Trading Psychology

Part 8: Trading Psychology –Trading addiction

Trading psychology

Trading psychology

We all know the following scenarios (especially at the beginning of our trading career):

  • Compulsively trying to interpret every movement
  • Stick to the chart and observe the trades placed
  • Constantly open the trading platform with your cell phone to see how the trade is going.
  • Only thinking about trading or the trades you have placed in everyday life

Trading has its good and bad sides, we know it’s good, and that is most likely why you started trading. Financial, geographical, and temporal freedom through trading.
His bad ones are mainly emphatic mental stress and addiction.

But is trading addictive?

  • Can you stop trading overnight?
  • Can you take a month’s break from trading overnight?

The answers to the questions vary, of course, but I can assure you that both answers occur. Let’s assume that you can’t just stop trading, that you have to trade every day, that you are no longer passionate about it, and it feels like an oppressive burden ⇉ If that’s the case, then you don’t have the trading any more under control but trading you!

The problem with this is that trading creates stimuli to take a trade, calculate your profit and see if it works or not. Anything in our life that is stimulating can be addictive. The trading addiction can also come from not wanting to miss a trade and therefore having to be on the charts all the time because then that one entry can come that you don’t want to miss. We let our addiction drive us. In the case of alcohol addiction, for example, you spend money to buy more alcohol. Applied to trading, this means that you pay in more and more money in the event of losses and thus gamble away savings or, in the worst case, money that you need to survive. The only money that is not needed to sustain the trade should be traded. The likelihood of addiction is reduced if you know this from the start and behave professionally accordingly.

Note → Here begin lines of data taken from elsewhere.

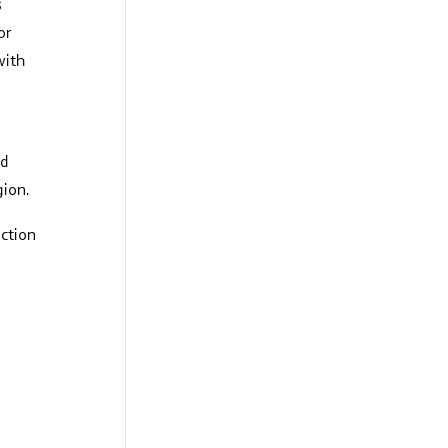
s
or
with
nd
gion.
uction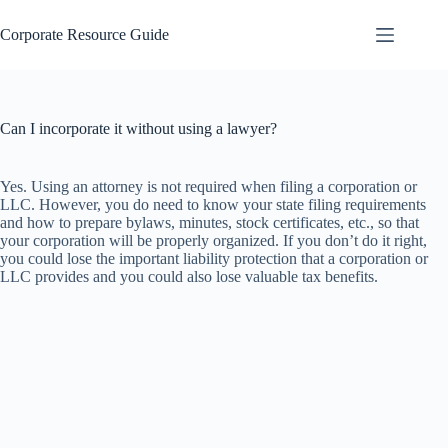
Skip
to
Corporate Resource Guide
content
Can I incorporate it without using a lawyer?
Yes. Using an attorney is not required when filing a corporation or
LLC. However, you do need to know your state filing requirements
and how to prepare bylaws, minutes, stock certificates, etc., so that
your corporation will be properly organized. If you don’t do it right,
you could lose the important liability protection that a corporation or
LLC provides and you could also lose valuable tax benefits.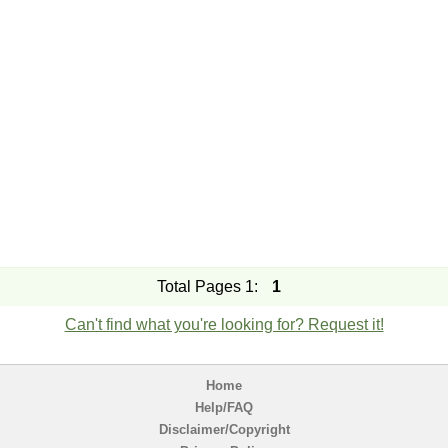
Total Pages 1:
1
Can't find what you're looking for? Request it!
Home
Help/FAQ
Disclaimer/Copyright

  • If you e.g. know that staring at your phone every minute to see how the trade is going is rather counterproductive, then you delete the app.
  • If you know that not every price movement is to be interpreted, you close your analysis platform after placing a trade.
  • If you know that regular breaks are pleasant and productive, you can take a break once a month for X days and not deal with the stock market.

Trading addiction only occurs when one resists unnecessary pressure, compares oneself, constantly wants to be right, and/or initially has/received a lack of knowledge regarding the stress factors involved in trading.